На площади было пусто. Лавки никто не потрудился заколотить, и теперь они скалились пустыми окнами. Повсюду валялись груды мусора, который просто выбрасывали из домов перед бегством. Те люди, которые остались, где-то затаились. Оглядев груды обломков и нечистот, Дойл скривился, внезапно ощутив мощный прилив стыда за собственное малодушие. Он не желал уподобляться черни, которой страх застит глаза. Тем не менее, он успокоил коня и сделал знак следовавшему за ним отряду стражи отстать. Зачем-то подъехал к одной из куч досок и деревянных обломков, внимательно ее рассмотрел. Позднее нужно будет отдать приказ гарнизону убрать весь этот мусор — чтобы случайно не начался пожар.
Потом он объехал несколько домов — и убедился в том, что они по-прежнему обитаемы. Сбежали многие — но многие и остались. Когда чума накроет город целиком, умрут сотни, даже тысячи.
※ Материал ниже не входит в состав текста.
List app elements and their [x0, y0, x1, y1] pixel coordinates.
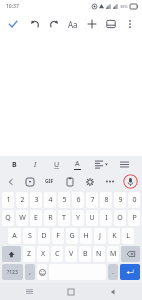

Наконец, откладывать дело больше не оставалось никакой возможности, и он тронулся к докам. Но не доехал — остановился возле дома леди Харроу. Он тоже был темным, но не казался таким пустым, как остальные — возможно, потому что Дойл в душе хотел видеть этот дом живым. Некоторое время он разглядывал темноту за закрытыми ставнями и плотно, до хруста стискивал зубы. Он был рад, что эта женщина послушалась его совета, граничащего с приказом, и уехала подальше. И был рад тому, что она сделала это с достоинством. Дом был закрыт, приведен в порядок — как будто она отправлялась на лето в свое имение, а не бежала от чумы. В груди кольнуло, и словно в шутку самому себе Дойл пообещал — если судьба распорядится так, что он встретит леди Харроу снова, он предложит ей брак. Откажет (что вероятно), значит, откажет — но, играя в следующий раз со смертью, он будет знать, что попытался.
Неожиданно в глубине дома что-то скрипнуло. Дойл схватился за меч и насторожился. Заскрипело опять. Стукнуло. Медленно приоткрылась входная дверь, и из нее выглянул старый слуга леди Харроу.
— Высокий господин, — проскрипел натужно, как будто не привык говорить, — хозяйка желает знать, не войдете ли вы.
От тех мыслей, которые все утро мучили Дойла, не осталось и следа. Исчезли страхи за свою шкуру, сомнения, нездоровая задумчивость — все было сметено горячей волной ужаса, смешанного с яростью.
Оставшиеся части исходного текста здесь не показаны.